Untuk memahami bagaimana perubahan iklim dan faktor sosial ekonomi lainnya mempengaruhi pasokan pangan global kita, penting untuk memberikan definisi ketahanan pangan. Istilah tersebut mengacu pada situasi yang terjadi ketika semua orang, setiap saat, memiliki semua sarana yang diperlukan untuk mengakses pangan yang cukup untuk memenuhi kebutuhannya dan mempertahankan kehidupan yang sehat.
Akses ke pangan yang layak diakui sebagai hak asasi manusia. Meskipun demikian, satu miliar orang di seluruh dunia saat ini kekurangan gizi, lebih dari dua miliar menderita kekurangan nutrisi penting dalam makanan mereka, sementara hampir enam juta anak meninggal setiap tahun akibat penyakit yang berkaitan dengan kekurangan gizi.

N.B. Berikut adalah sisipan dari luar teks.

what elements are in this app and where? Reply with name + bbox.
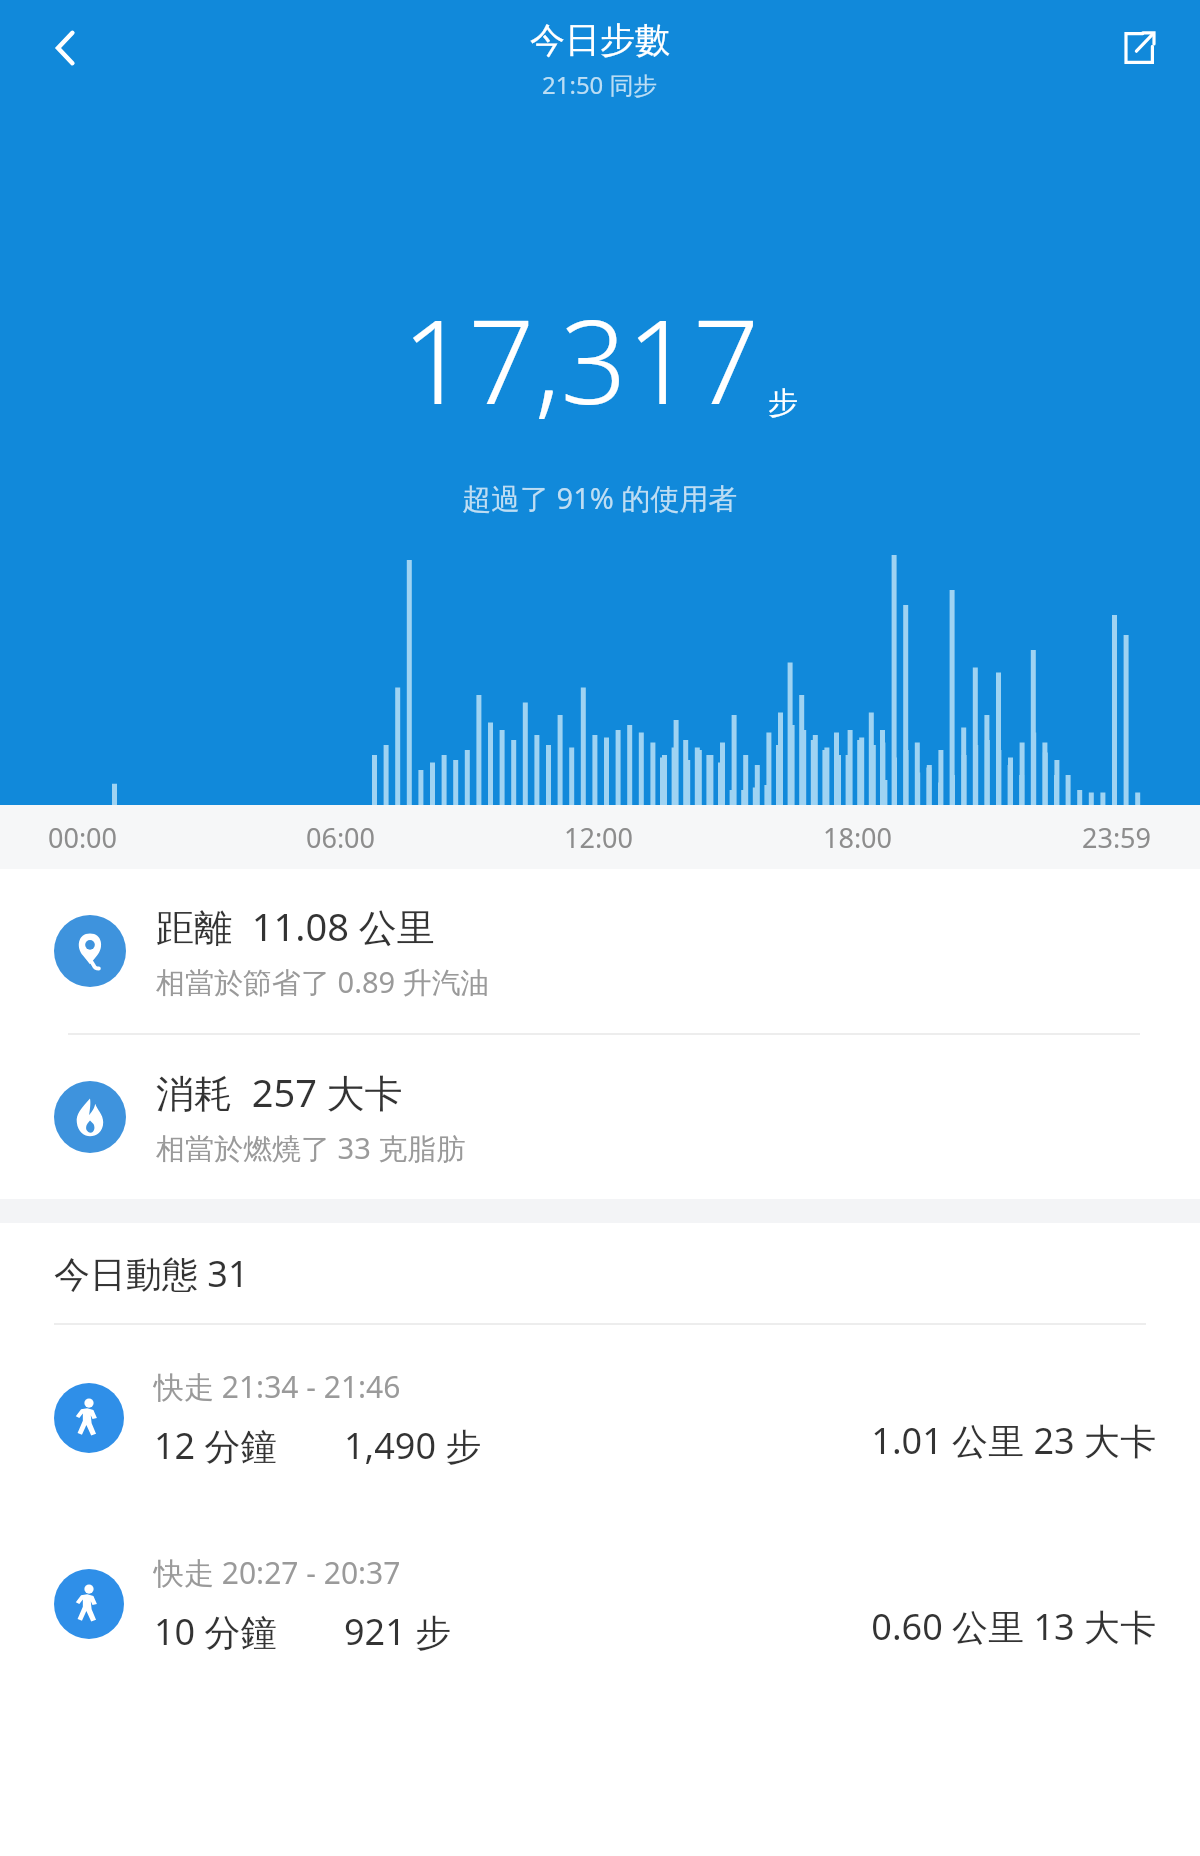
button[interactable]: 距離 11.08 公里: [0, 869, 1200, 1033]
staticText: 今日動態 31: [54, 1249, 249, 1298]
staticText: 1.01 公里 23 大卡: [871, 1416, 1156, 1465]
staticText: 12:00: [564, 819, 634, 856]
button[interactable]: Back: [30, 12, 102, 84]
staticText: 今日步數: [530, 18, 670, 62]
staticText: 10 分鐘: [154, 1607, 277, 1656]
button[interactable]: 消耗 257 大卡: [0, 1035, 1200, 1199]
staticText: 快走 20:27 - 20:37: [154, 1552, 401, 1593]
staticText: 00:00: [48, 819, 118, 856]
staticText: 相當於燃燒了 33 克脂肪: [156, 1128, 466, 1168]
staticText: 相當於節省了 0.89 升汽油: [156, 962, 490, 1002]
staticText: 921 步: [344, 1607, 452, 1656]
button[interactable]: Share: [1102, 12, 1174, 84]
staticText: 18:00: [823, 819, 893, 856]
staticText: 超過了 91% 的使用者: [462, 478, 738, 518]
staticText: 06:00: [306, 819, 376, 856]
staticText: 21:50 同步: [542, 68, 658, 101]
staticText: 消耗 257 大卡: [156, 1066, 403, 1118]
staticText: 距離 11.08 公里: [156, 900, 435, 952]
staticText: 17,317: [402, 280, 760, 438]
staticText: 快走 21:34 - 21:46: [154, 1366, 401, 1407]
staticText: 23:59: [1082, 819, 1152, 856]
button[interactable]: 快走 21:34 - 21:46: [0, 1325, 1200, 1511]
staticText: 0.60 公里 13 大卡: [871, 1602, 1156, 1651]
staticText: 步: [768, 384, 798, 422]
staticText: 12 分鐘: [154, 1421, 277, 1470]
staticText: 1,490 步: [344, 1421, 482, 1470]
button[interactable]: 快走 20:27 - 20:37: [0, 1511, 1200, 1697]
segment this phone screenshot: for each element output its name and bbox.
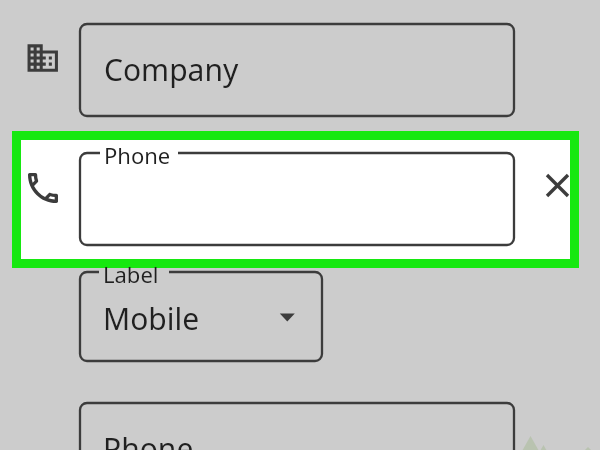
button[interactable]: Clear phone number — [544, 172, 571, 199]
staticText: Phone — [104, 140, 171, 170]
button[interactable]: Label, Mobile — [70, 262, 332, 372]
staticText: Company — [104, 49, 239, 90]
staticText: Label — [103, 259, 159, 289]
button[interactable]: Company — [0, 10, 530, 130]
staticText: Phone — [103, 428, 194, 450]
button[interactable]: Phone — [70, 395, 530, 450]
button[interactable]: Phone — [12, 131, 579, 268]
staticText: Mobile — [103, 298, 200, 339]
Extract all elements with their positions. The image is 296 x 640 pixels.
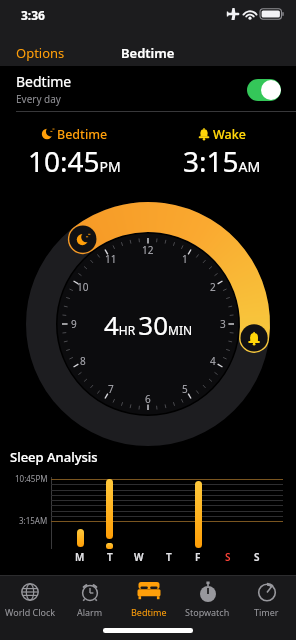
button[interactable]: World Clock xyxy=(0,581,60,618)
staticText: 10:45PM xyxy=(15,473,48,484)
staticText: 12 xyxy=(142,243,154,257)
staticText: W xyxy=(134,550,144,564)
staticText: 10:45PM xyxy=(28,142,121,180)
staticText: 3:36 xyxy=(21,7,45,23)
button[interactable]: Timer xyxy=(237,581,296,618)
button[interactable]: Stopwatch xyxy=(178,581,237,618)
staticText: 3:15AM xyxy=(183,142,261,180)
staticText: S xyxy=(254,550,260,564)
staticText: 4 xyxy=(210,354,216,368)
staticText: Sleep Analysis xyxy=(10,448,98,466)
staticText: 2 xyxy=(210,280,216,294)
staticText: T xyxy=(107,550,113,564)
staticText: Bedtime xyxy=(121,44,175,62)
staticText: 1 xyxy=(182,252,188,266)
staticText: Wake xyxy=(213,126,246,141)
staticText: 3:15AM xyxy=(19,515,48,526)
staticText: 11 xyxy=(105,252,117,266)
staticText: Bedtime xyxy=(131,606,167,618)
staticText: 6 xyxy=(145,392,151,406)
staticText: 4HR 30MIN xyxy=(104,307,193,342)
button[interactable]: Alarm xyxy=(60,581,119,618)
staticText: Timer xyxy=(254,606,279,618)
staticText: World Clock xyxy=(5,606,56,618)
staticText: 7 xyxy=(108,382,114,396)
staticText: F xyxy=(195,550,201,564)
button[interactable] xyxy=(247,79,281,101)
staticText: 9 xyxy=(71,317,77,331)
staticText: 3 xyxy=(220,317,226,331)
staticText: Stopwatch xyxy=(185,606,230,618)
staticText: Bedtime xyxy=(16,72,72,91)
staticText: M xyxy=(75,550,85,564)
staticText: T xyxy=(166,550,172,564)
staticText: 5 xyxy=(182,382,188,396)
staticText: 8 xyxy=(80,354,86,368)
staticText: Alarm xyxy=(77,606,103,618)
staticText: Bedtime xyxy=(57,126,108,141)
button[interactable]: Options xyxy=(10,38,71,68)
staticText: 10 xyxy=(77,280,89,294)
staticText: Options xyxy=(16,44,65,62)
button[interactable]: Bedtime xyxy=(119,581,178,618)
staticText: S xyxy=(225,550,231,564)
staticText: Every day xyxy=(16,92,61,106)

Dengan pandemi COVID-19, konflik yang sedang berlangsung, gejolak ekonomi, dan konsekuensi perubahan iklim yang terus membayangi, dunia berada di ambang krisis pangan global yang menghancurkan. Meskipun alasan kelaparan dan kerawanan pangan sering kali bersifat spesifik negara, umumnya disebabkan oleh guncangan ekonomi, masalah lingkungan, serta konflik dan krisis kemanusiaan.
Peristiwa ini, dipasangkan dengan populasi manusia yang terus tumbuh yang berkontribusi pada peningkatan permintaan akan makanan padat sumber daya dan berdampak lingkungan, memberi tekanan pada sumber daya planet ini.
Berikut tiga faktor ancaman terhadap ketahanan pangan.
1. Perubahan Iklim dan Guncangan Lingkungan
Krisis iklim mengubah pola cuaca dan meningkatkan peluang terjadinya peristiwa ekstrem seperti angin topan, banjir, dan kekeringan. Ia juga bertanggung jawab untuk mengubah dan mencemari seluruh ekosistem, mengorbankan keanekaragaman hayati dan menghancurkan hasil panen.
Semua peristiwa ini berdampak besar pada produksi pangan karena secara signifikan membatasi kualitas, ketersediaan, dan aksesibilitas sumber daya, serta membahayakan stabilitas sistem pangan di seluruh dunia.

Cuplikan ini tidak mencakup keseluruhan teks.